[Start of section]

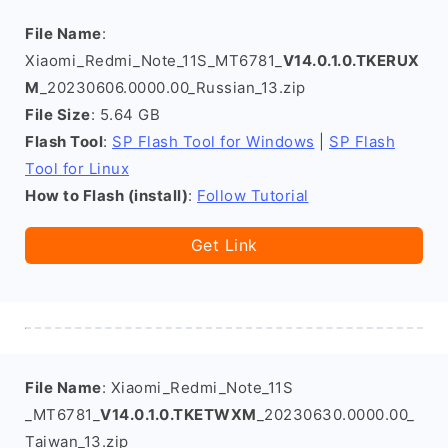
File Name
:
Xiaomi_Redmi_Note_11S_MT6781_
V14.0.1.0.TKERUX
M
_20230606.0000.00_Russian_13.zip
File Size
: 5.64 GB
Flash Tool
:
SP Flash Tool for Windows
|
SP Flash
Tool for Linux
How to Flash (install)
:
Follow Tutorial
Get Link
File Name
: Xiaomi_Redmi_Note_11S
_MT6781_
V14.0.1.0.TKETWXM
_20230630.0000.00_
Taiwan_13.zip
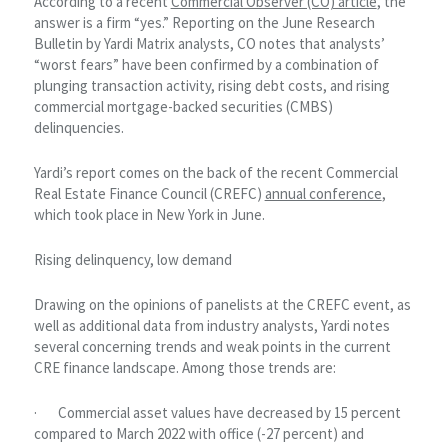
According to a recent
Commercial Observer (CO) article
, the
answer is a firm “yes.” Reporting on the June Research
Bulletin by Yardi Matrix analysts, CO notes that analysts’
“worst fears” have been confirmed by a combination of
plunging transaction activity, rising debt costs, and rising
commercial mortgage-backed securities (CMBS)
delinquencies.
Yardi’s report comes on the back of the recent Commercial
Real Estate Finance Council (CREFC)
annual conference
,
which took place in New York in June.
Rising delinquency, low demand
Drawing on the opinions of panelists at the CREFC event, as
well as additional data from industry analysts, Yardi notes
several concerning trends and weak points in the current
CRE finance landscape. Among those trends are:
· Commercial asset values have decreased by 15 percent
compared to March 2022 with office (-27 percent) and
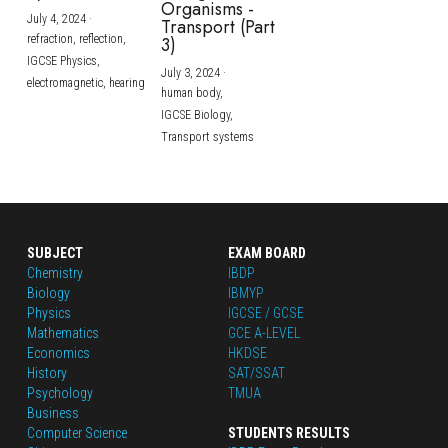
Organisms -
July 4, 2024
·
Transport (Part
refraction,
reflection,
3)
IGCSE Physics,
July 3, 2024
·
electromagnetic,
hearing
human body,
IGCSE Biology,
Transport systems
SUBJECT
EXAM BOARD
Chemistry
IBDP
Biology
IBMYP
Physics
IGCSE / GCSE
Mathematics
GCE A-LEVEL
Economics
HKDSE
History
SAT/SSAT
Psychology
TMUA
Business
Computer Science
STUDENTS RESULTS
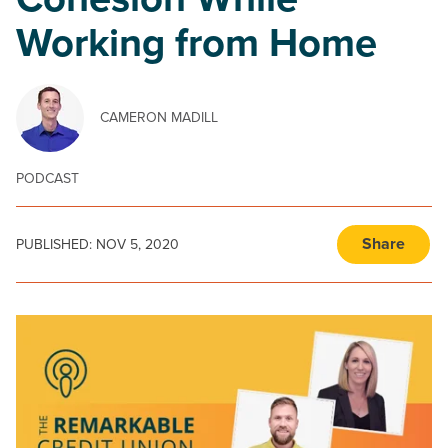
Cohesion While
Working from Home
CAMERON MADILL
PODCAST
Share
PUBLISHED:
NOV 5, 2020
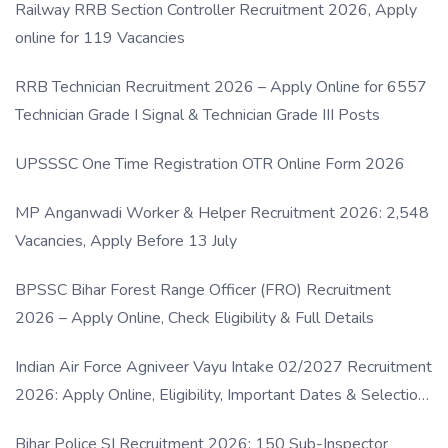
Railway RRB Section Controller Recruitment 2026, Apply
online for 119 Vacancies
RRB Technician Recruitment 2026 – Apply Online for 6557
Technician Grade I Signal & Technician Grade III Posts
UPSSSC One Time Registration OTR Online Form 2026
MP Anganwadi Worker & Helper Recruitment 2026: 2,548
Vacancies, Apply Before 13 July
BPSSC Bihar Forest Range Officer (FRO) Recruitment
2026 – Apply Online, Check Eligibility & Full Details
Indian Air Force Agniveer Vayu Intake 02/2027 Recruitment
2026: Apply Online, Eligibility, Important Dates & Selection
Process
Bihar Police SI Recruitment 2026: 150 Sub-Inspector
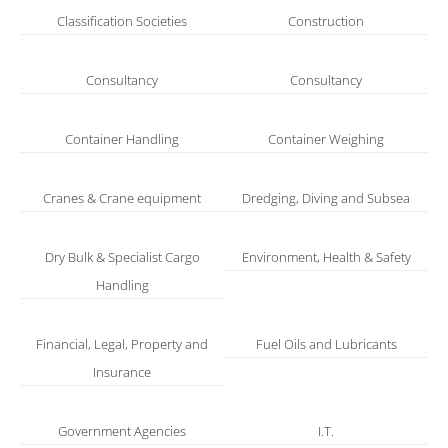
Classification Societies
Construction
Consultancy
Consultancy
Container Handling
Container Weighing
Cranes & Crane equipment
Dredging, Diving and Subsea
Dry Bulk & Specialist Cargo
Environment, Health & Safety
Handling
Financial, Legal, Property and
Fuel Oils and Lubricants
Insurance
Government Agencies
I.T.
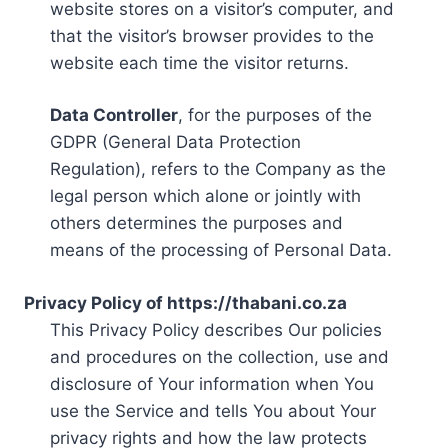
website stores on a visitor’s computer, and
that the visitor’s browser provides to the
website each time the visitor returns.
Data Controller
, for the purposes of the
GDPR (General Data Protection
Regulation), refers to the Company as the
legal person which alone or jointly with
others determines the purposes and
means of the processing of Personal Data.
Privacy Policy of https://thabani.co.za
This Privacy Policy describes Our policies
and procedures on the collection, use and
disclosure of Your information when You
use the Service and tells You about Your
privacy rights and how the law protects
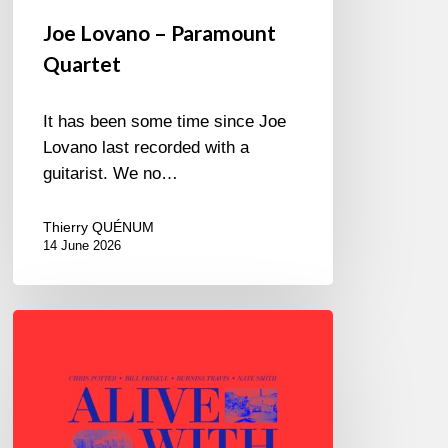
Joe Lovano – Paramount
Quartet
It has been some time since Joe
Lovano last recorded with a
guitarist. We no…
Thierry QUÉNUM
14 June 2026
Chris
Potter
–
Alive
With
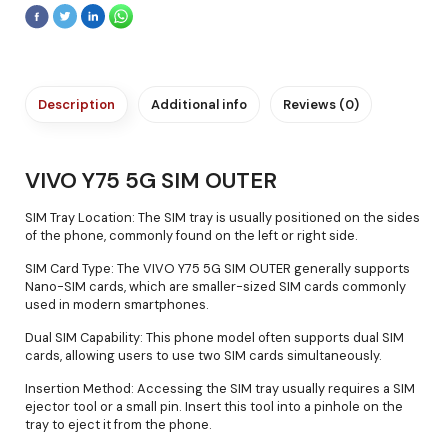
Description
Additional info
Reviews (0)
VIVO Y75 5G SIM OUTER
SIM Tray Location: The SIM tray is usually positioned on the sides
of the phone, commonly found on the left or right side.
SIM Card Type: The VIVO Y75 5G SIM OUTER generally supports
Nano-SIM cards, which are smaller-sized SIM cards commonly
used in modern smartphones.
Dual SIM Capability: This phone model often supports dual SIM
cards, allowing users to use two SIM cards simultaneously.
Insertion Method: Accessing the SIM tray usually requires a SIM
ejector tool or a small pin. Insert this tool into a pinhole on the
tray to eject it from the phone.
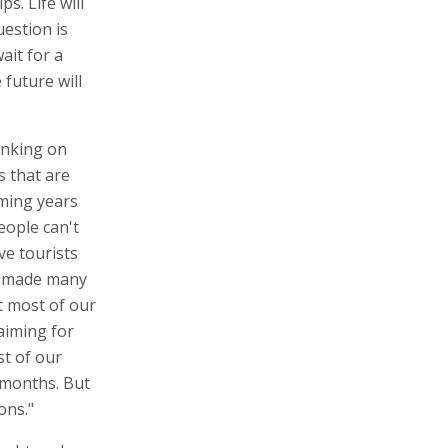
s. Life will
estion is
ait for a
 future will
anking on
s that are
oming years
eople can't
ve tourists
ve made many
t most of our
aiming for
st of our
2 months. But
ons."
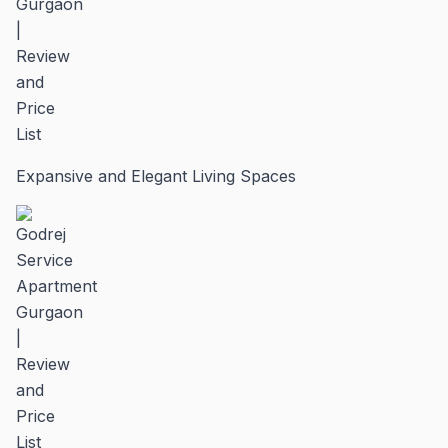
Expansive and Elegant Living Spaces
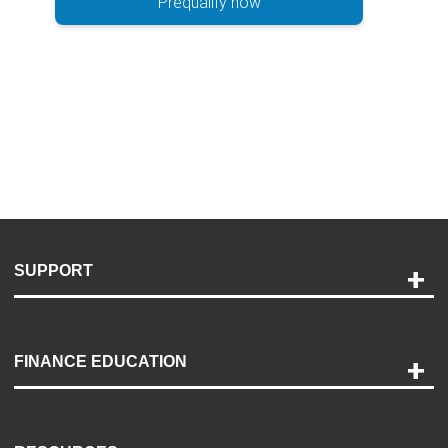
Prequalify now
SUPPORT
Help and Support
Payment Options
FINANCE EDUCATION
Accessibility
Discovery Center
Contact Us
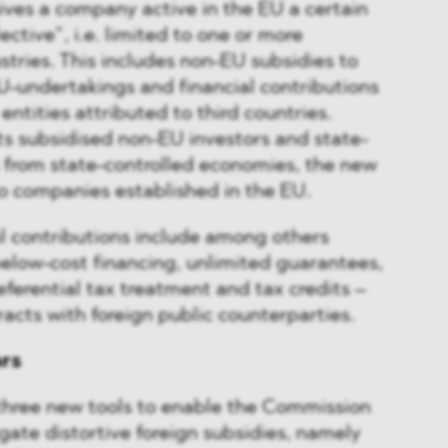
ves a company active in the EU a certain
lective”, i.e. limited to one or more
stries. This includes non-EU subsidies to
U-undertakings and financial contributions
ntities attributed to third countries.
s subsidised non-EU investors and state-
from state-controlled economies, the new
to companies established in the EU.
l contributions include among others
 below-cost financing, unlimited guarantees,
referential tax treatment and tax credits –
racts with foreign public counterparties.
ars
three new tools to enable the Commission
igate distortive foreign subsidies, namely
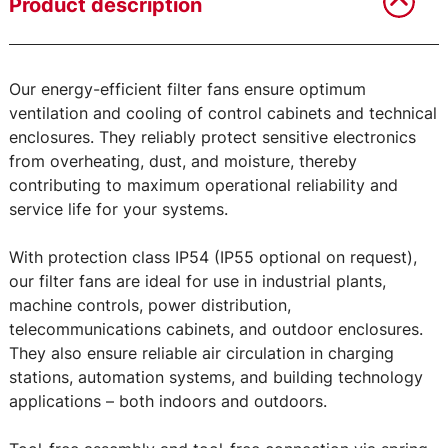
Product description
Our energy-efficient filter fans ensure optimum
ventilation and cooling of control cabinets and technical
enclosures. They reliably protect sensitive electronics
from overheating, dust, and moisture, thereby
contributing to maximum operational reliability and
service life for your systems.
With protection class IP54 (IP55 optional on request),
our filter fans are ideal for use in industrial plants,
machine controls, power distribution,
telecommunications cabinets, and outdoor enclosures.
They also ensure reliable air circulation in charging
stations, automation systems, and building technology
applications – both indoors and outdoors.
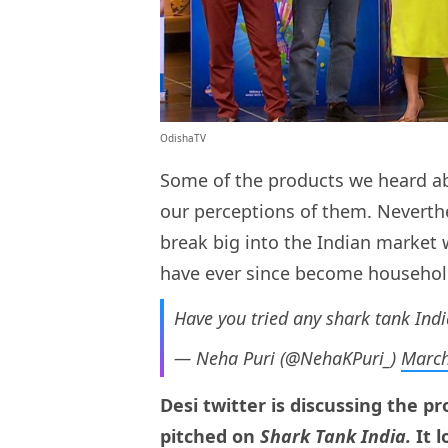
OdishaTV
Some of the products we heard abo
our perceptions of them. Neverthe
break big into the Indian market
have ever since become househo
Have you tried any shark tank Indi
— Neha Puri (@NehaKPuri_)
March
Desi twitter is discussing the 
pitched on
Shark Tank India
.
It 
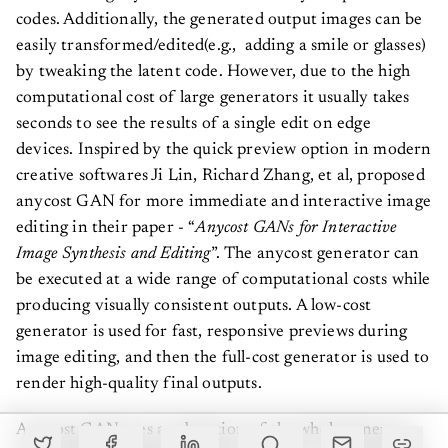
codes. Additionally, the generated output images can be
easily transformed/edited(e.g., adding a smile or glasses)
by tweaking the latent code. However, due to the high
computational cost of large generators it usually takes
seconds to see the results of a single edit on edge
devices. Inspired by the quick preview option in modern
creative softwares Ji Lin, Richard Zhang, et al, proposed
anycost GAN for more immediate and interactive image
editing in their paper - “
Anycost GANs for Interactive
Image Synthesis and Editing
”. The anycost generator can
be executed at a wide range of computational costs while
producing visually consistent outputs. A low-cost
generator is used for fast, responsive previews during
image editing, and then the full-cost generator is used to
render high-quality final outputs.
Anycost GAN uses a subsection of the whole generator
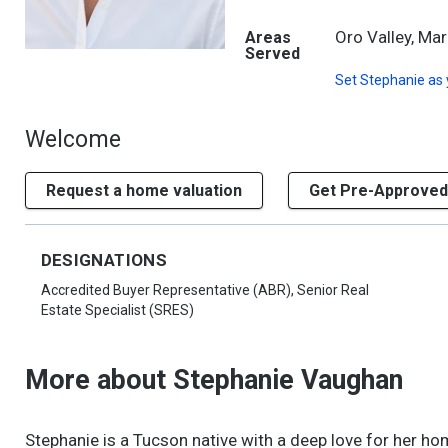
Oro Valley, Mar
Areas
Served
Set
Stephanie
as 
Welcome
Request a home valuation
Get Pre-Approved
DESIGNATIONS
Accredited Buyer Representative (ABR), Senior Real
Estate Specialist (SRES)
More about Stephanie Vaughan
Stephanie is a Tucson native with a deep love for her hom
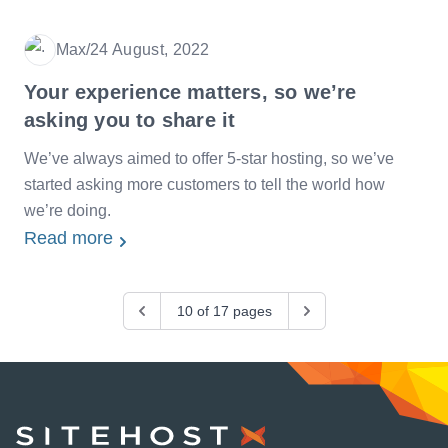
Max
/
24 August, 2022
Date
Your experience matters, so we’re
asking you to share it
We’ve always aimed to offer 5-star hosting, so we’ve
started asking more customers to tell the world how
we’re doing.
Read more
Previous
10 of 17 pages
Next
SiteHost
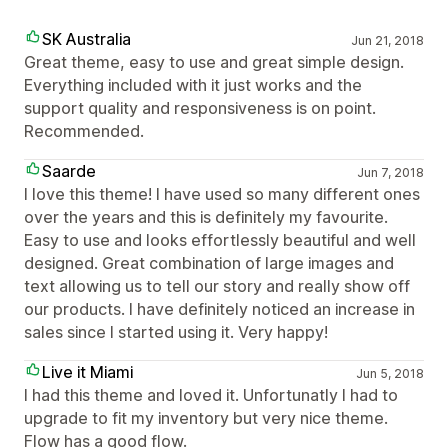
SK Australia
Jun 21, 2018
Great theme, easy to use and great simple design.
Everything included with it just works and the
support quality and responsiveness is on point.
Recommended.
Saarde
Jun 7, 2018
I love this theme! I have used so many different ones
over the years and this is definitely my favourite.
Easy to use and looks effortlessly beautiful and well
designed. Great combination of large images and
text allowing us to tell our story and really show off
our products. I have definitely noticed an increase in
sales since I started using it. Very happy!
Live it Miami
Jun 5, 2018
I had this theme and loved it. Unfortunatly I had to
upgrade to fit my inventory but very nice theme.
Flow has a good flow.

[End of section]

Required action: For this exercise, output exactly the lines above from the line with "Bulletin by Yardi" to the line with "delinquencies.", counting both, and leave out the rest.

Response to this task:
Bulletin by Yardi Matrix analysts, CO notes that analysts’
“worst fears” have been confirmed by a combination of
plunging transaction activity, rising debt costs, and rising
commercial mortgage-backed securities (CMBS)
delinquencies.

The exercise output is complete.